Why Are We Still So Fat?

Whenever I see a photo from the 1960s or 1970s, I am startled.

It’s not the clothes. It’s not the hair. It’s the bodies. So many people were skinny.

In 1976, 15 percent of American adults were obese. Now the it’s nearly 40 percent. No one really knows why bodies have changed so much.

Scientists do a lot of hand-waving about our “obesogenic environment” and point to favorite culprits: the abundance of cheap fast foods and snacks; food companies making products so tasty they are addictive; larger serving sizes; the tendency to graze all day.

Whatever the combination of factors at work, something about the environment is making many people as fat as their genetic makeup permits. Obesity has always been with us, but never has it been so common.
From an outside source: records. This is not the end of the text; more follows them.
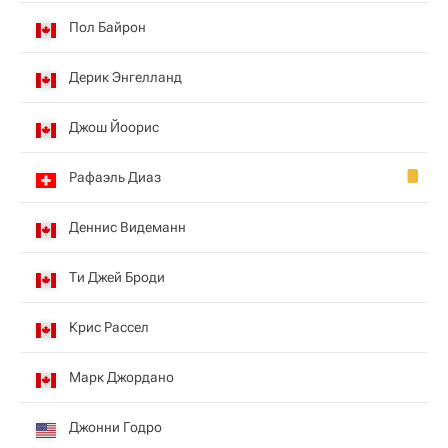
Пол Байрон
Дерик Энгелланд
Джош Йоорис
Рафаэль Диаз
Деннис Видеманн
Ти Джей Броди
Крис Рассел
Марк Джордано
Джонни Годро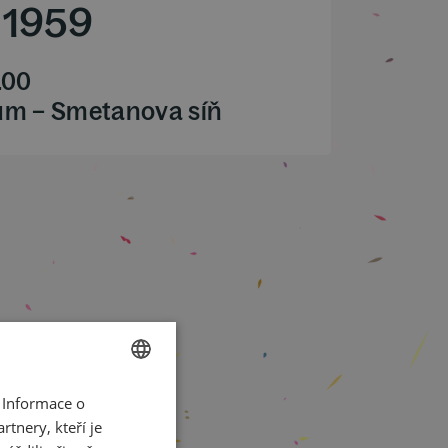
1959
.00
ům – Smetanova síň
 Informace o
CZECH
tnery, kteří je
ENGLISH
Everyone — from doctors to drug companies, from public health officials to overweight people themselves — would love to see a cure, a treatment that brings weight to normal and keeps it there. Why hasn’t anyone discovered one?

It’s not for lack of trying.

[Like the Science Times page on Facebook. | Sign up for the Science Times newsletter.]

Yes, some individuals have managed to go from fat to thin with diets and exercise, and have kept off the weight. But they are the rare exceptions. Most spend years dieting and regaining, dieting and regaining, in a fruitless, frustrating cycle.

There is just one almost uniformly effective treatment, and it is woefully underused: only about 1 percent of the 24 million American adults who are eligible get the procedure.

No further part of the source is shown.